David Hinton
The Selected Poems of Tu Fu
Moonlit Night, Thinking of My Brothers
Warning drums have ended all travel.
A lone goose cries across borderland
autumn. Dew first chills frost-white
tonight. This moon’s bright over our
old village, my brothers scattered, no
home to ask if they’re alive or dead.
Letters sent never arrive. War comes
and goes—then comes like this again.
Dawn Landscape
The last watch has sounded in Amble-Awe.
Radiant color spreads above Solar-Terrace
Mountain, then cold sun clears high peaks.
Mist and cloud linger across layered ridges,
and earth split-open hides river sails deep.
Leaves clatter at heaven’s clarity. I listen,
and face deer at my bramble gate: so close
here, we touch our own kind in each other.
Night at the Tower
Yin and yang cut brief autumn days short. Frost and snow
clear, leaving cold night wide-open at the edge of heaven.
Marking the fifth watch, grieving drums and horns erupt.
Star River, shadows trembling, drifts Triple-Gorge depths.
War’s pastoral weeping filling homes far and wide, tribal
woodcutters and fishermen trail wild song here into skies.
History’s heroes, history’s villains: all dark earth in the end.
And the story of our lives just opens away—vacant, silent.
Opposite a Post-Station, My Boat
Moonlit Beside a Monastery
The boat mirroring crystalline moonlight
deep into the night, I leave candles unlit.
Golden monastery beyond green maples,
crimson post-tower beside lucent water:
faint, drifting from the city, a crow’s cry
fades. Full of wild grace, egrets drowse.
Hair lit white, guest of rivers and lakes,
I tie blinds open and sit alone, sleepless.
Leaving the City
It's frost-bitter cold, and late, and falling
frost traces my gaze all bottomless skies.
Smoke trails out over distant salt mines.
Snow-covered peaks slant shadows east.
Armies haunt my homeland still, and war
drums throb in this far-off place. A guest
overnight here in this river city, I return
again to shrieking crows, my old friends.
​
Night
A sliver of moon lulls through clear night.
Half abandoned to sleep, lampwicks char.
Deer roam, uneasy among howling peaks,
and falling leaves startle locusts. Suddenly,
I remember mince treats east of the river,
and that boat drifting through falling snow.
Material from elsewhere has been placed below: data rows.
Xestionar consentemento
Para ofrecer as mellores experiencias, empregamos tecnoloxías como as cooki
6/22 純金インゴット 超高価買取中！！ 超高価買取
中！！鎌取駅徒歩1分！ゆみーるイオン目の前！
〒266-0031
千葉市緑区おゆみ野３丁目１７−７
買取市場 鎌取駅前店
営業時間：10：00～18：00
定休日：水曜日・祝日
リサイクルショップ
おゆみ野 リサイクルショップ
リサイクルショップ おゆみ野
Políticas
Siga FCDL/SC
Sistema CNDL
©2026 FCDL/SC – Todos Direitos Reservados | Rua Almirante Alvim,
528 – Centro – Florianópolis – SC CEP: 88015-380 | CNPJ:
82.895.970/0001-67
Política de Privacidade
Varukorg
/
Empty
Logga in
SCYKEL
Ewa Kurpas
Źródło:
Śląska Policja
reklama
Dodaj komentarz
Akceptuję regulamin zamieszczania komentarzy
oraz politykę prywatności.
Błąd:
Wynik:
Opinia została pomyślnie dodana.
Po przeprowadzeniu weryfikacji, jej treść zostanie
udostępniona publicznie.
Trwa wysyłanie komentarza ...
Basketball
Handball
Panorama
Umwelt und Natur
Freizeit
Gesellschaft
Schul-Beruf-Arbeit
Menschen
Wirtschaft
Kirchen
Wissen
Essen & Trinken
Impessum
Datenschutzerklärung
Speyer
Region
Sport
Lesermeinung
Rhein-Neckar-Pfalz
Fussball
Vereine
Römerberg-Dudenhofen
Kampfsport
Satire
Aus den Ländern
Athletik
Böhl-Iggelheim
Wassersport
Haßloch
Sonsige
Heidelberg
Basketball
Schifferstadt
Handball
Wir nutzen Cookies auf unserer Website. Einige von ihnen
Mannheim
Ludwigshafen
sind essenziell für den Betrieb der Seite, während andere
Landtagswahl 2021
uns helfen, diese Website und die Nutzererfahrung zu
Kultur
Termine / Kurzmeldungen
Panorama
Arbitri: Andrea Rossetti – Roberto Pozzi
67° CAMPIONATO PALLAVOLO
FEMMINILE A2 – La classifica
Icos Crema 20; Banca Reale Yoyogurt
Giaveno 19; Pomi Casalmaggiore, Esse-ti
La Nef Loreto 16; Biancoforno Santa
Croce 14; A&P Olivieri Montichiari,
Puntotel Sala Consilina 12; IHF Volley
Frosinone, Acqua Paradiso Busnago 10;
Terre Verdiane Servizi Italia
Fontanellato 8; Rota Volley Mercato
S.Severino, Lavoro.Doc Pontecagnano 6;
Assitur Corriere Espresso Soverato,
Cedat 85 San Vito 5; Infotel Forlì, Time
Tribal song trails out, rifling the stars. Here
at the edge of heaven, I inhabit my absence.
​
8th Moon, 17th Night: Facing the Moon
The autumn moon is still round tonight.
In this river village, isolate old wanderer
hoisting blinds, I return to its brilliance,
and propped on a cane, follow it further:
radiance rousing hidden dragons, bright
scatters of birds aflutter. Thatched study
incandescent, I trust to this orange grove
ablaze: clear dew aching with fresh light.
Returning Late
Past midnight, eluding tigers on the road, I return
home in mountain darkness. Family asleep inside,
I watch the Northern Dipper drift low to the river,
and Venus lofting huge into empty space, radiant.
Holding a candle in the courtyard, I call for more
light. A gibbon in the gorge, startled, shrieks once.
Old and tired, my hair white, I dance and sing out:
goosefoot cane, no sleep . . . Catch me if you can!